# [Task brief]
From the line that contains "Verkooppunten in jouw b" to the last line of the data below, transcribe every line exactly. Do not include the pictures.

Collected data
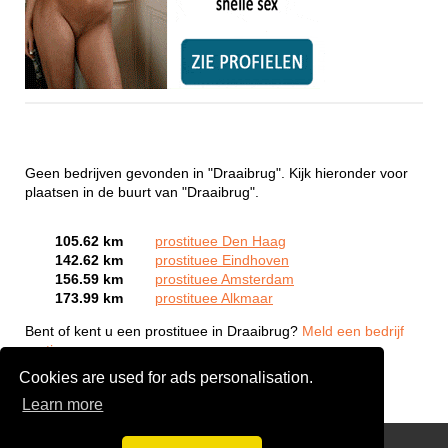
Geen bedrijven gevonden in "Draaibrug". Kijk hieronder voor
plaatsen in de buurt van "Draaibrug".
105.62 km
prostituee Den Haag
142.62 km
prostituee Eindhoven
156.59 km
prostituee Amsterdam
173.99 km
prostituee Alkmaar
Bent of kent u een prostituee in Draaibrug?
Meld een bedrijf
gratis aan
Cookies are used for ads personalisation.
Learn more
Webcam Sex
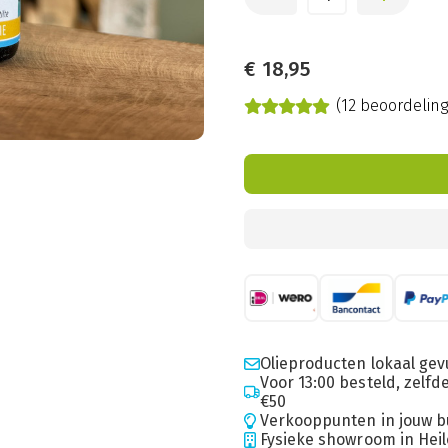
€
18,95
(12 beoordelin
Olieproducten lokaal gev
Voor 13:00 besteld, zelf
€50
Verkooppunten in jouw b
Fysieke showroom in Hei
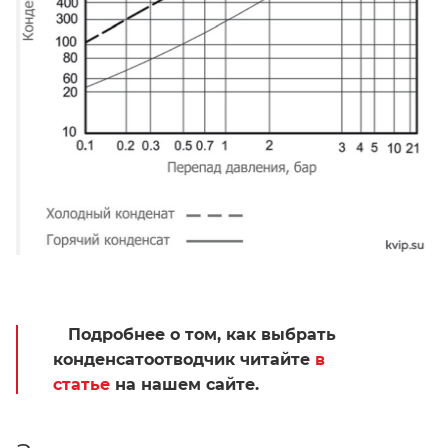
Подробнее о том, как выбрать
конденсатоотводчик читайте
в
статье
на нашем сайте.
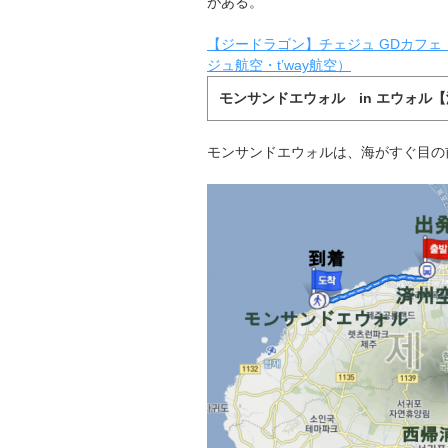
がある。
【ジードラゴン】チェジュ GDカフェ
ジュ航空・t’way航空）
モンサンドエウォル in エウォル
モンサンドエウォルは、海がすぐ目の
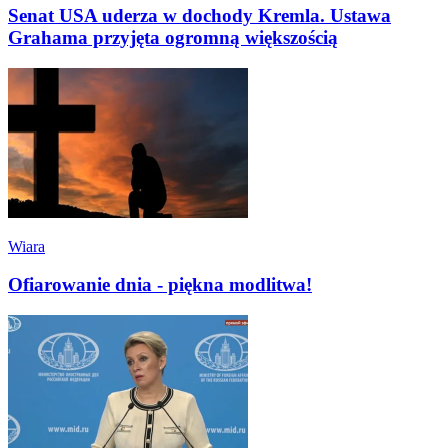
Senat USA uderza w dochody Kremla. Ustawa
Grahama przyjęta ogromną większością
Wiara
Ofiarowanie dnia - piękna modlitwa!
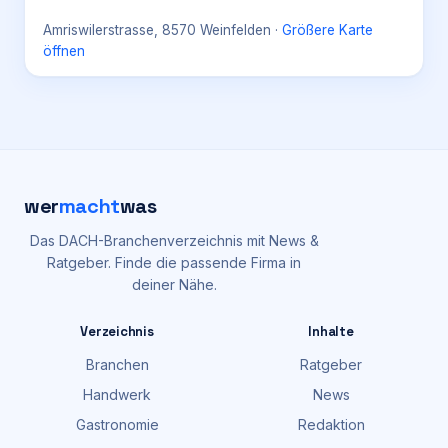
Amriswilerstrasse, 8570 Weinfelden
·
Größere Karte
öffnen
wer
macht
was
Das DACH-Branchenverzeichnis mit News &
Ratgeber. Finde die passende Firma in
deiner Nähe.
Verzeichnis
Inhalte
Branchen
Ratgeber
Handwerk
News
Gastronomie
Redaktion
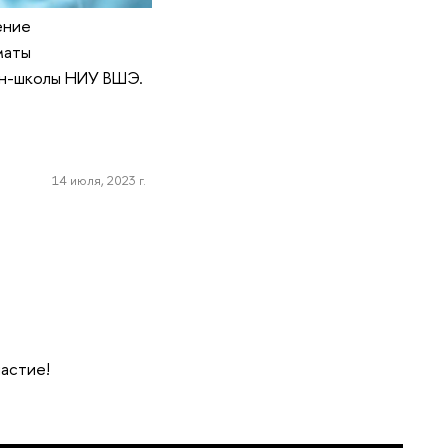
ение
маты
йн-школы НИУ ВШЭ.
14 июля, 2023 г.
частие!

# [Written answer]
Verkooppunten in jouw b
Fysieke showroom in Hei
Подробнее о том, как выбрать
конденсатоотводчик читайте
в
статье
на нашем сайте.
がある。
【ジードラゴン】チェジュ GDカフェ
ジュ航空・t’way航空）
モンサンドエウォル in エウォル
モンサンドエウォルは、海がすぐ目の
Senat USA uderza w dochody Kremla. Ustawa
Grahama przyjęta ogromną większością
Wiara
Ofiarowanie dnia - piękna modlitwa!
Amriswilerstrasse, 8570 Weinfelden
·
Größere Karte
öffnen
wer
macht
was
Das DACH-Branchenverzeichnis mit News &
Ratgeber. Finde die passende Firma in
deiner Nähe.
Verzeichnis
Inhalte
Branchen
Ratgeber
Handwerk
News
Gastronomie
Redaktion
ение
маты
йн-школы НИУ ВШЭ.
14 июля, 2023 г.
частие!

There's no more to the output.